FAQ
Q: What issues are you trying to address?
We are attmpting to address media biases.
There are many types of media bias .
Here we try to address the following ones:
- Gatekeeping bias: which is selected or exclusion of stories based on ideological grounds.
We show this using a "Missing Topic" section at our
Graphs page.
-
Statement bias: is a verbal slant against a particular subject being covered. We
show this bias using sentiment analysis, which can be seen in our
Graphs page and
News page.
Future work will include a
Coverage bias, which will display where a story lands on the
website (i.e. main story at the top, or lower coverage story at bottom of the page).

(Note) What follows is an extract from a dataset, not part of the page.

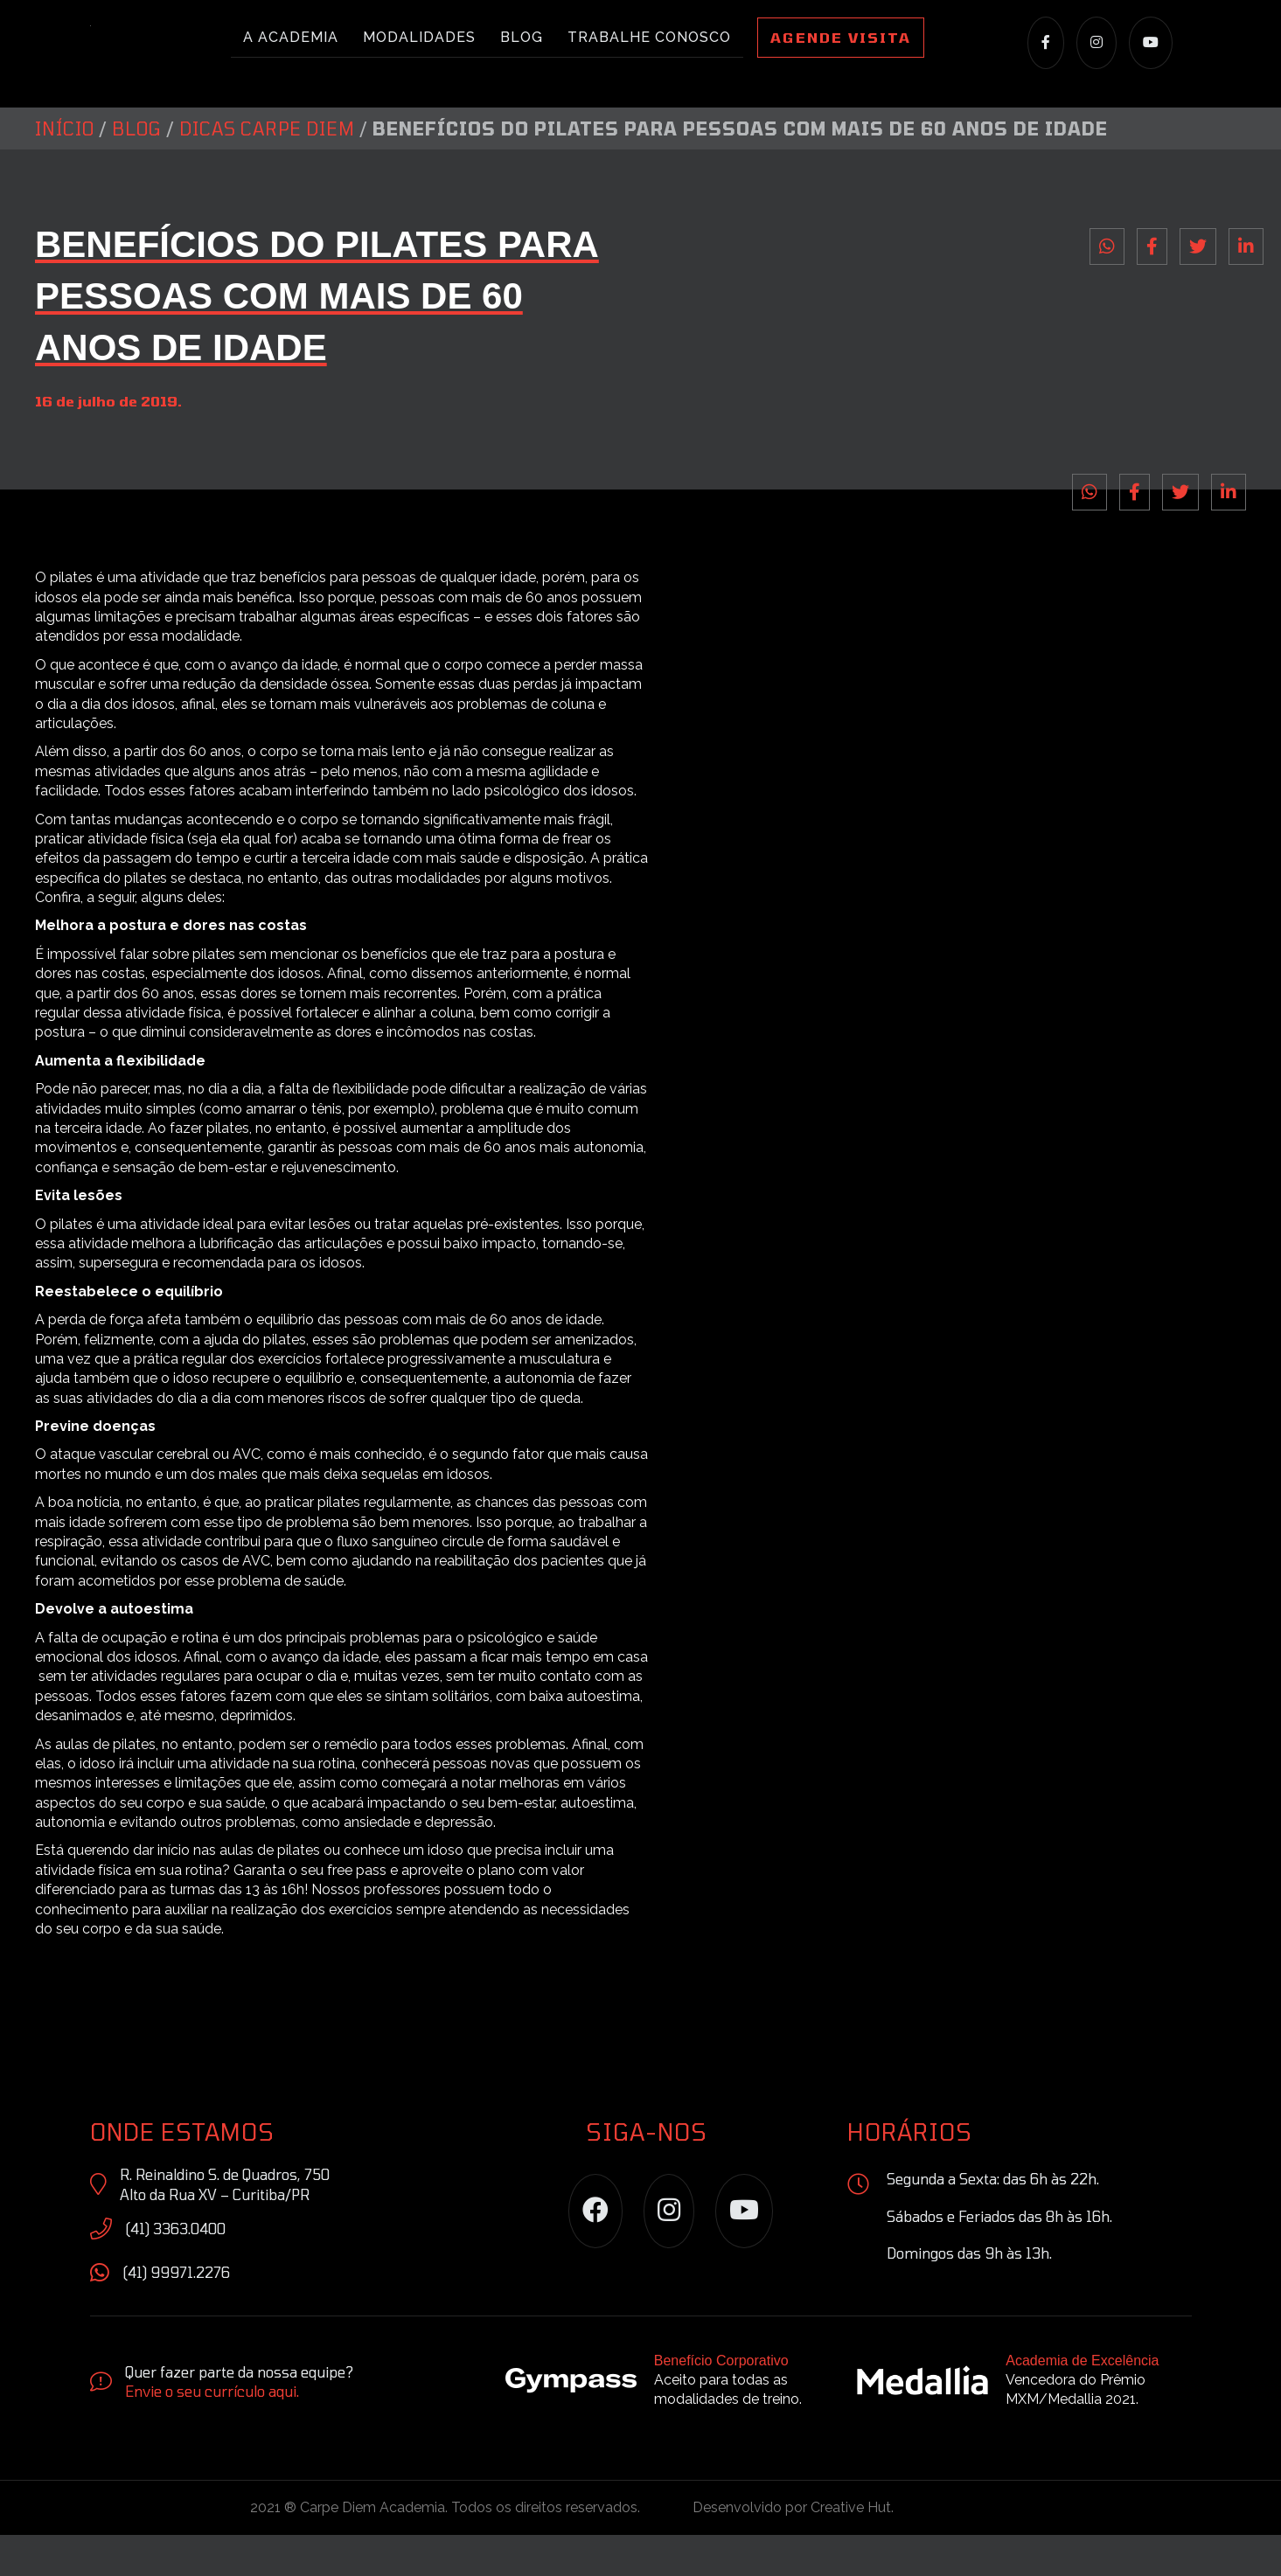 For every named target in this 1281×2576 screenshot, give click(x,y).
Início (64, 169)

Q: How is processing done?
Our current processing steps in AWS are as follows:
- New sources are scraped using NodeJS
, Puppeteer
, and Kafka messaging
- Data analysis is carried out using Spark
and Python for Natural Language Processing
, Cosine Similartiies
, and Topic extraction.
- All data are stored in MongoDB
- The frontend presentation uses ReactJS, Bootstrap
, and Plotly
Q: How are sources and content selected?
Sources are picked to represent a range of left and right wing political views.
The sources are chosen by us.
All content is scraped from the sources, going 2 layers deep into website. The scrapers extract a title and text, which are sent
into the analysis section.
There is no filtering of content, and all sources are treated the same (weighted, combined, etc..).
There is a selection effect due us chosing only certain sources.